Work required: For the material below, return exactly the lines starting at the line containing "antage aux contenus qualitatifs" and ending at the line containing "Sortie en poche", both ends included, and no others.

Data records:
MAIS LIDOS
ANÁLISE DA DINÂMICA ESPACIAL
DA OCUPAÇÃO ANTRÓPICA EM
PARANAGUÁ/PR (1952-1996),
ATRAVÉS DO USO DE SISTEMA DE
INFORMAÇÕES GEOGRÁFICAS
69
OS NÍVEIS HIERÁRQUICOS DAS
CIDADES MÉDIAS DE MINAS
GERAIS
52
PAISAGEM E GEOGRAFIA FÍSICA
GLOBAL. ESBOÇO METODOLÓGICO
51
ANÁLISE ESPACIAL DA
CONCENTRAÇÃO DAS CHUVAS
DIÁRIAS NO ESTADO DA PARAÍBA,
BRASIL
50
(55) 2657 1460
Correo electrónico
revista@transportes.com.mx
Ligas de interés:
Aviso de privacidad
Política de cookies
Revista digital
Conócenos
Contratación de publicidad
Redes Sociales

...

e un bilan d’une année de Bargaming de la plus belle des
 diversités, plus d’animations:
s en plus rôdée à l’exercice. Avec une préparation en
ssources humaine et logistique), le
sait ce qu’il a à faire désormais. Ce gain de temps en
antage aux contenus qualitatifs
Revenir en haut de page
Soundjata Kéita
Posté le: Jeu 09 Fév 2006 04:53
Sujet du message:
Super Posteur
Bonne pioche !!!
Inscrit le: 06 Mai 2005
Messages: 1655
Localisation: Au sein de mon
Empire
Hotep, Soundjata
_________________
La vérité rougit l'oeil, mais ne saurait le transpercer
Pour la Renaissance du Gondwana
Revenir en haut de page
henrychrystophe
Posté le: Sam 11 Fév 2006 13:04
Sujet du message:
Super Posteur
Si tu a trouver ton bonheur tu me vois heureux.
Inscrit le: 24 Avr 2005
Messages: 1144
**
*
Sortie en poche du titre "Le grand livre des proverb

Solution to this task:
antage aux contenus qualitatifs
Revenir en haut de page
Soundjata Kéita
Posté le: Jeu 09 Fév 2006 04:53
Sujet du message:
Super Posteur
Bonne pioche !!!
Inscrit le: 06 Mai 2005
Messages: 1655
Localisation: Au sein de mon
Empire
Hotep, Soundjata
_________________
La vérité rougit l'oeil, mais ne saurait le transpercer
Pour la Renaissance du Gondwana
Revenir en haut de page
henrychrystophe
Posté le: Sam 11 Fév 2006 13:04
Sujet du message:
Super Posteur
Si tu a trouver ton bonheur tu me vois heureux.
Inscrit le: 24 Avr 2005
Messages: 1144
**
*
Sortie en poche du titre "Le grand livre des proverb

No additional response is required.